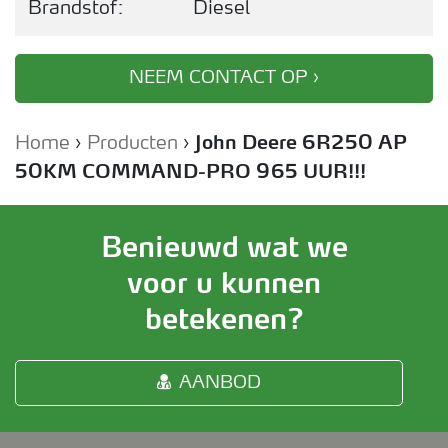
Brandstof:
Diesel
NEEM CONTACT OP ›
Home
›
Producten
›
John Deere 6R250 AP
50KM COMMAND-PRO 965 UUR!!!
Benieuwd wat we
voor u kunnen
betekenen?
AANBOD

==============================

Leave out the images and copy all remaining data word for word.

Brandstof:
Diesel
NEEM CONTACT OP ›
Home
›
Producten
›
John Deere 6R250 AP
50KM COMMAND-PRO 965 UUR!!!
Benieuwd wat we
voor u kunnen
betekenen?
AANBOD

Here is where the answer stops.